Ma è giusto che la magistratura rappresenti un potere? Un indizio ci viene dalla stessa Costituzione che all’art 102 parla di «funzione» giurisdizionale e che all’art. 104 chiarisce che «La magistratura costituisce un ordine autonomo e indipendente da ogni altro potere». La magistratura quindi come ordine contrapposto agli altri poteri.
Ma perché ordine e potere? A spiegarcelo è lo stesso Montesquieu, cioè proprio colui che ha costruito teoricamente la divisione dei poteri per limitare l’assolutismo dei monarchi. Prima di allora la giustizia era esercitata dal re in forma assoluta e personalistica (spesso anche in nome di Dio), assieme a tutti gli altri poteri. La pagina di Montesquieu, scritta nel 1748, è di esemplare chiarezza. Nel Libro XI del sesto capitolo del suo “De l’esprit des lois” afferma: «Tutto sarebbe perduto se lo stesso uomo, o lo stesso corpo di maggiorenti, o di nobili, o di popolo, esercitasse questi tre poteri: quello di fare le leggi, quello di eseguire le decisioni pubbliche, e quello di giudicare i delitti o le controversie dei privati».
Questa è appunto la essenza della divisione dei poteri. Montesquieu prosegue con una pagina che merita di essere riportata per intero: «Il potere giudiziario non dev’essere affidato a un senato permanente, ma dev’essere esercitato da persone tratte dal grosso del popolo, in dati tempi dell’anno, nella maniera prescritta dalla legge, per formare un tribunale che duri soltanto quanto lo richiede la necessità. In tal modo il potere giudiziario, così terribile fra gli uomini, non essendo legato né a un certo stato né a una certa professione, diventa, per così dire, invisibile e nullo. Non si hanno continuamente dei giudici davanti agli occhi, e si teme la magistratura e non i magistrati. Bisogna inoltre che, nelle accuse gravi, il colpevole, d’accordo con le leggi, si scelga i giudici; o per lo meno che possa rifiutarne un numero tale che quelli che rimangono siano reputati essere di sua scelta. Gli altri due poteri potrebbero esser conferiti piuttosto a magistrati o ad organismi permanenti, poiché non vengono esercitati nei riguardi di alcun privato: non essendo, l’uno, che la volontà generale dello Stato, e l’altro che l’esecuzione di questa volontà».

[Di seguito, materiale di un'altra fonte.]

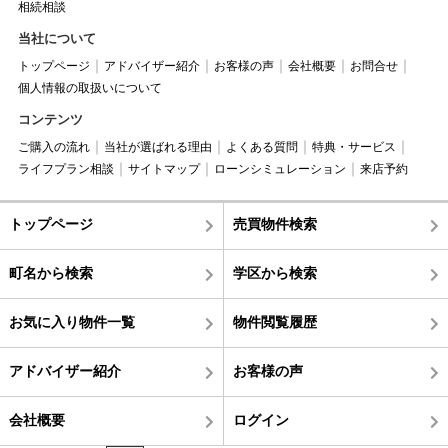
相続相談
当社について
トップページ
アドバイザー紹介
お客様の声
会社概要
お問合せ
個人情報の取扱いについて
コンテンツ
ご購入の流れ
当社が選ばれる理由
よくある質問
特典・サービス
ライフプラン相談
サイトマップ
ローンシミュレーション
来店予約
トップページ
売買物件検索
町名から検索
学区から検索
お気に入り物件一覧
物件閲覧履歴
アドバイザー紹介
お客様の声
会社概要
ログイン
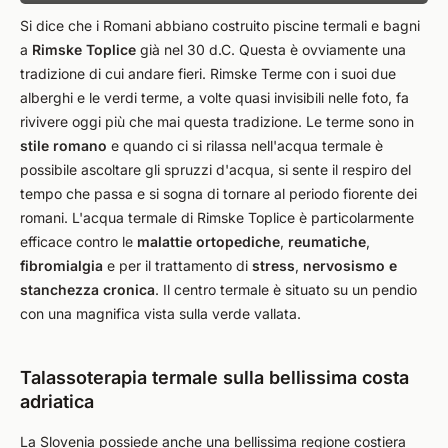
Si dice che i Romani abbiano costruito piscine termali e bagni
a
Rimske Toplice
già nel 30 d.C. Questa è ovviamente una
tradizione di cui andare fieri. Rimske Terme con i suoi due
alberghi e le verdi terme, a volte quasi invisibili nelle foto, fa
rivivere oggi più che mai questa tradizione. Le terme sono in
stile romano
e quando ci si rilassa nell'acqua termale è
possibile ascoltare gli spruzzi d'acqua, si sente il respiro del
tempo che passa e si sogna di tornare al periodo fiorente dei
romani. L'acqua termale di Rimske Toplice è particolarmente
efficace contro le
malattie ortopediche
,
reumatiche
,
fibromialgia
e per il trattamento di
stress
,
nervosismo e
stanchezza cronica
. Il centro termale è situato su un pendio
con una magnifica vista sulla verde vallata.
Talassoterapia termale sulla bellissima costa
adriatica
La Slovenia possiede anche una bellissima regione costiera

Ecco il punto. La magistratura non deve essere un potere perché, proprio per evitare che si consolidi troppo, non deve essere permanente e stabile. Invece negli ultimi 250 anni non abbiamo assolutamente seguito le indicazioni di Montesquieu e non penso sia sufficiente una riforma dei criteri di elezione del Consiglio superiore della magistratura per evitare che il potere giudiziario sia «terribile per gli uomini», distorcendo i rapporti fra i poteri.